Fix: detect summarize + save pattern before splitting:

def parse_compound(message: str) -> list[str]:
    has_summarize = bool(re.search(r'\bsummarize\b', message, re.I))
    has_save = bool(re.search(r'\b(save|store)\b', message, re.I))
    if has_summarize and has_save:
        return [message]  # keep as ONE command
    # otherwise split on "and" / "then"
    return re.split(r"\band\b|\bthen\b", message, flags=re.I)
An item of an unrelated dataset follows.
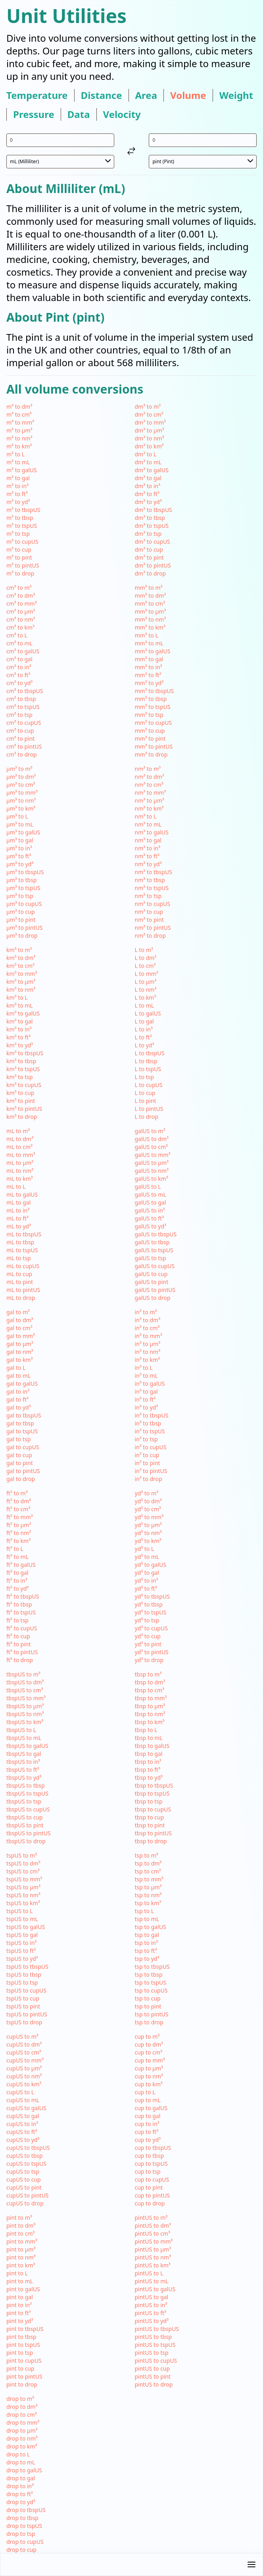 This screenshot has width=263, height=2576. I want to click on L to nm³, so click(146, 989).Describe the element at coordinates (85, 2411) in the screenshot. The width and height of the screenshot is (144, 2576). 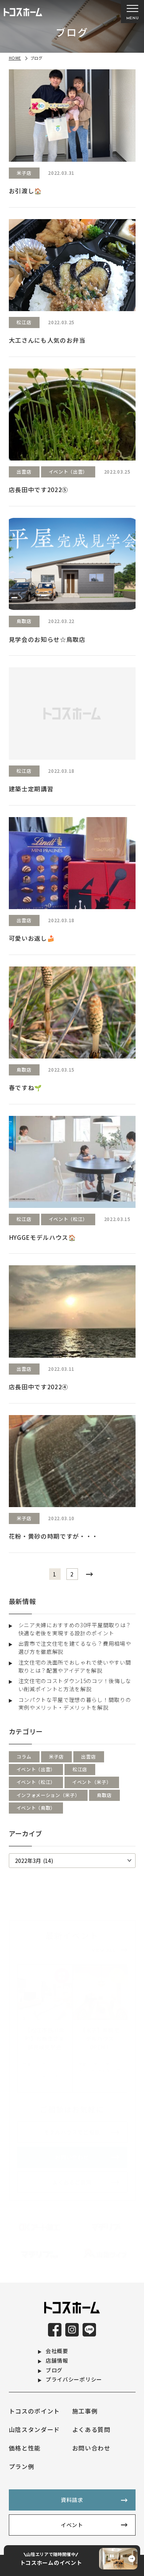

The second bug on the same day: "save it as techsummary" wasn't extracting the filename because my regex didn't account for the word "it" between "save" and "as". One word broke the whole filename extractor. Fixed by making "it" optional: save\s+(?:it\s+)?(?:to|as|in).

The output/ folder open in File Explorer showing real files

Bonus Features I Added

Human-in-the-Loop — A confirmation bar slides up before any file write. The user sees the exact path, intent type, and two buttons. Input is disabled until they confirm or cancel. Nothing touches the filesystem without explicit approval.
Persistent Memory — Each browser tab gets a unique session ID from sessionStorage. Memory is stored as JSON, survives server restarts, capped at 20 exchanges per session. Passed to the LLM as structured HumanMessage/AIMessage objects for proper multi-turn context.
Compound Commands — "Write a retry function and create a file called config.json" executes both intents in one message.
Action Logging — Every file operation is appended to output/actions.log with a timestamp and file path.

The confirmation bar visible in the UI

What I'd Do Differently

Streaming responses — right now the UI waits for the full LLM response. Using LangGraph's stream() would make code generation feel instant.
Code execution sandbox — the natural next step is running the generated code in a Docker container and showing the output.